Of course, I'm going to be very much in disagreement with the whole shebang, and will be much more skeptical about the rest of the paper.

So I guess my own suggestion (as someone who doesn't really take part in any of the discussion here, but lurks quite a lot) would be to ground the essay more in the "standard" mode of play to begin with, and then subvert that viewpoint gradually.  

For example, explain how when people need to agree on what's happening, the tradition is to use a body of rules and appoint someone as referee over the game.  Go with that for a while, then point out that even though the referee is supposedly all-powerful, in practice they usually aren't.  People can call shenanigans, make suggestions, beg, whine, or just plain walk out.  Point out the same with respect to the rules, and how often they are ignored or changed, based on what the players want.  You now have a toehold with which to convince people that the dictator GM and untouchable ruleset is merely a very restricted, special case of a larger phenomenon.  

That's my idea, anyway.
--
N. O. S.

J. Tuomas Harviainen

"Negotiation" is a term commonly used to describe similar processes elsewhere, and in that sense it also fits well here.

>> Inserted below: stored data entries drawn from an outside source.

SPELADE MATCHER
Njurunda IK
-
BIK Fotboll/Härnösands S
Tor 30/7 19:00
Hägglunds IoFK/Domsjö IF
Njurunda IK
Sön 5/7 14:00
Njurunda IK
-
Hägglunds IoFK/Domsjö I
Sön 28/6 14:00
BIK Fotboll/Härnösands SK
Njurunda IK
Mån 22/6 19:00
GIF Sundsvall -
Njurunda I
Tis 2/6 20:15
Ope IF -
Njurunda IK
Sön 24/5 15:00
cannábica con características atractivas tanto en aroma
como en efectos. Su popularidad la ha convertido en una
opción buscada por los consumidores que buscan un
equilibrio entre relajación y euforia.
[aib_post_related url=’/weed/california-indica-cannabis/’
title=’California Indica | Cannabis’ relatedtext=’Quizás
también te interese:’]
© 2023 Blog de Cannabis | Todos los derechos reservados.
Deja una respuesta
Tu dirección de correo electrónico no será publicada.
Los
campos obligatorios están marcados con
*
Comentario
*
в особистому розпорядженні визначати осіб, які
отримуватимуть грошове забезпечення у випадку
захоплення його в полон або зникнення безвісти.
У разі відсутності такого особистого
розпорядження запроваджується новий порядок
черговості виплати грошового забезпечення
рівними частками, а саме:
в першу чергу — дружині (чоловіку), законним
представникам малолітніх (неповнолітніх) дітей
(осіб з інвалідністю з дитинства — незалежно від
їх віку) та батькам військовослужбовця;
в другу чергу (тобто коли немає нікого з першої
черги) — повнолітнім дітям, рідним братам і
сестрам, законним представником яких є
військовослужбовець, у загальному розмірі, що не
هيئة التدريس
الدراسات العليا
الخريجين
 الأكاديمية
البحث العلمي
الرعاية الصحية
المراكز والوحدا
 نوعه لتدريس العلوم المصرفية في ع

For example, it's in use on the social aspects of Winnicott's theory of potential space - which I refered to earlier on this thread - and its applications. That part of the theory is about the creative process between playing children: each kid introducing new elements to the play, others appraising the elements based on how much they like them and how well they fit to what's already been agreed upon, and then accepting them, modifying them or rejecting them from the common "reality" of the play according to those principles. These negotiations are not always made with the intent of mutual satisfaction, and may contain dominance issues that either lead to the play breaking up or one view becoming dominant. Also included is the idea that some forms of play have essential, pre-accepted elements that must be accepted as the immutable basis of any further negotiations. (Referenced from Korkee, 1997)

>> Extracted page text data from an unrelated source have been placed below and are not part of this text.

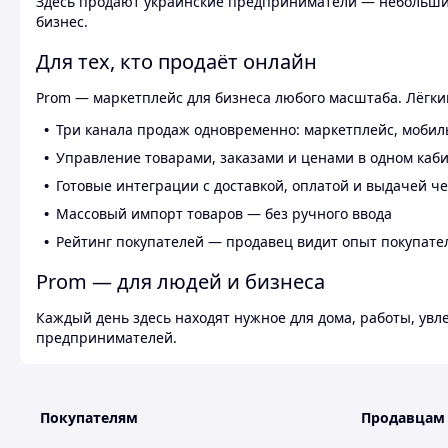
Здесь продают украинские предприниматели — небольшие
бизнес.
Для тех, кто продаёт онлайн
Prom — маркетплейс для бизнеса любого масштаба. Лёгкий
Три канала продаж одновременно: маркетплейс, мобил
Управление товарами, заказами и ценами в одном каб
Готовые интеграции с доставкой, оплатой и выдачей ч
Массовый импорт товаров — без ручного ввода
Рейтинг покупателей — продавец видит опыт покупате
Prom — для людей и бизнеса
Каждый день здесь находят нужное для дома, работы, ув
предпринимателей.
Покупателям
Продавцам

If that fits the concept of "negotiation" as far as academic speak is concerned, why wouldn't Nathans' almost identical definition of role-playing element construction do so? That is the moment of negotiation. The part Marco would refer to as negotiation is in my opinion interpretation of already-negotiated elements.

Paganini

I was out of town for a couple of days, and picked up a really nasty flu bug, so I basically spent the last week in bed. I'm back now, but, sorry for my lateness in getting back to these.

Quote from: John
But for the process as a whole, I think "contribution" is fine.  So (from my other thread), I would say that Will the Writing Guy contributes but does not negotiate.

John, we're on the same page here conceptually. I think maybe you missed my intent with that section of the essay, and with my comments about Will the Writing Guy. My intent is not to exclude Will from the game-play process. In fact, it's just the opposite. My intent is to include him, but show how is role is distinct from actual play.

In my content outline for the essay, the Forge jargon word I had planted in that section was "Exploration." Will is not participating in Exploration - the real-time "what the people do" part of the game. In the first essay, all the stuff about making contributions and negotiation and so on is describing how Exploration works. So, Will can't be part of this, by definition. He's the "Writing Guy." He's not part of the exploratory process.

In the second essay, I'm saying that Exploration is not the only source for "imagined stuff." It may the big one - the "what we do when we play" one - but Will the Writing Guy can step in and make stuff up too, by proxy.